(Beginning of Entries provided)

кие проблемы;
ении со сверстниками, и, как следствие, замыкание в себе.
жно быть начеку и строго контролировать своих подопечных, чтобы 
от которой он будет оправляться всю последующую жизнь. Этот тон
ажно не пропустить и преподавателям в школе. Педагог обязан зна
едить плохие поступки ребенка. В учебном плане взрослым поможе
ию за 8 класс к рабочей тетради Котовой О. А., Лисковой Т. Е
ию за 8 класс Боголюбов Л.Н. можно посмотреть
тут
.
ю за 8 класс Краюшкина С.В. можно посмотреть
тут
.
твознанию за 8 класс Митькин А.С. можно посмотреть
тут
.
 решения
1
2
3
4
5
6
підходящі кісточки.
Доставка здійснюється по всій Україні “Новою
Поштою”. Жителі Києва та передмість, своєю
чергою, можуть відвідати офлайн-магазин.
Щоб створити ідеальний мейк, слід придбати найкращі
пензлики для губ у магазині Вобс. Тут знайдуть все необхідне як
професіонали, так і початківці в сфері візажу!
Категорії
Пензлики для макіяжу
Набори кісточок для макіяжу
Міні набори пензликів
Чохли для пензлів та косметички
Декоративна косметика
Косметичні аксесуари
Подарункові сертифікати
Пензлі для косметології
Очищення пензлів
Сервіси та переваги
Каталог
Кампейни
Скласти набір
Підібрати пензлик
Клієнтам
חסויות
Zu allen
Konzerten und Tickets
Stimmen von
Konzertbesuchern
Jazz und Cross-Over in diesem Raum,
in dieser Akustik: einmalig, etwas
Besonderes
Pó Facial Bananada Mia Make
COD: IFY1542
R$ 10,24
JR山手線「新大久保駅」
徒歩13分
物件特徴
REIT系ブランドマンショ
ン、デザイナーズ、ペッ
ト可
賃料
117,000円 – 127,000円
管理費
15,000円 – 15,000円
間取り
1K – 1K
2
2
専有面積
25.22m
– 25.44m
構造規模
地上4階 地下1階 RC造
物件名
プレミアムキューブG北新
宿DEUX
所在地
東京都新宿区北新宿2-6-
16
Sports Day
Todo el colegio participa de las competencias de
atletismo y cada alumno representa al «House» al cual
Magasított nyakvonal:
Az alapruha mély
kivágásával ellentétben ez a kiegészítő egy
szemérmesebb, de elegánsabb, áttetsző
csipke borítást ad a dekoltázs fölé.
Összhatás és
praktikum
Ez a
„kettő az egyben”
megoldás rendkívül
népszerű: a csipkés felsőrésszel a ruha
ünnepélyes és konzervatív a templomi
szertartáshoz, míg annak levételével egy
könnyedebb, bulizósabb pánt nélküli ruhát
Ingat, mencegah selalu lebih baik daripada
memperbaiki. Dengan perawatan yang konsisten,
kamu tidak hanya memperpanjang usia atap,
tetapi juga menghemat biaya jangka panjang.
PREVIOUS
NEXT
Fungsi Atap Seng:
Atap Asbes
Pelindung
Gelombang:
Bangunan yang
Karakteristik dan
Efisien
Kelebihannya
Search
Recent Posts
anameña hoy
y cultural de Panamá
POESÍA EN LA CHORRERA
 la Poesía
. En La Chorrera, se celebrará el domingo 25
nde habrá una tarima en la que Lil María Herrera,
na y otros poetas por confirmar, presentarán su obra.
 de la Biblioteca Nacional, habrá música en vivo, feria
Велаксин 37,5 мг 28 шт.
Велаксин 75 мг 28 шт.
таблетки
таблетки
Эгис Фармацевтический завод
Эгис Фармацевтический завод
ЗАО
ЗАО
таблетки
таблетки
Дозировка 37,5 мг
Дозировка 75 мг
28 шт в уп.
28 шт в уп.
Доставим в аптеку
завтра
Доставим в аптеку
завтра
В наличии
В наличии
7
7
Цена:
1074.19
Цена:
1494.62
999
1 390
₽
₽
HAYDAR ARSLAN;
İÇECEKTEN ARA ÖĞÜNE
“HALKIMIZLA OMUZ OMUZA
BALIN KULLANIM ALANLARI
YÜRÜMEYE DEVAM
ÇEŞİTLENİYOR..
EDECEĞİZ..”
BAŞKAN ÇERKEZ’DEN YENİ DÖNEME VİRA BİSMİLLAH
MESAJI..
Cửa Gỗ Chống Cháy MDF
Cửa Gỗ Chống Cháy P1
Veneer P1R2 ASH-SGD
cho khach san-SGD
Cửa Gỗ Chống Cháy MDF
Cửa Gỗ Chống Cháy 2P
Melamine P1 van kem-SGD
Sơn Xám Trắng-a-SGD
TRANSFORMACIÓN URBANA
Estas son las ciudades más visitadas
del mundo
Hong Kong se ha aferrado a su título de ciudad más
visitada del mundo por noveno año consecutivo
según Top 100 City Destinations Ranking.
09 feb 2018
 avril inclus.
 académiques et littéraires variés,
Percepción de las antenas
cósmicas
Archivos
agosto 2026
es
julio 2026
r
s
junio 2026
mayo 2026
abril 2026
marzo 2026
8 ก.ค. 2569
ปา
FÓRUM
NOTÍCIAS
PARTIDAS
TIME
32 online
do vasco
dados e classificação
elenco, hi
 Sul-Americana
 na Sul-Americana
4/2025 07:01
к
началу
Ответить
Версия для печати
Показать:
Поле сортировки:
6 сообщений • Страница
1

(End of Entries provided)

The word to find is "можно". Copy every line of the data that holds it.

ию за 8 класс Боголюбов Л.Н. можно посмотреть
ю за 8 класс Краюшкина С.В. можно посмотреть
твознанию за 8 класс Митькин А.С. можно посмотреть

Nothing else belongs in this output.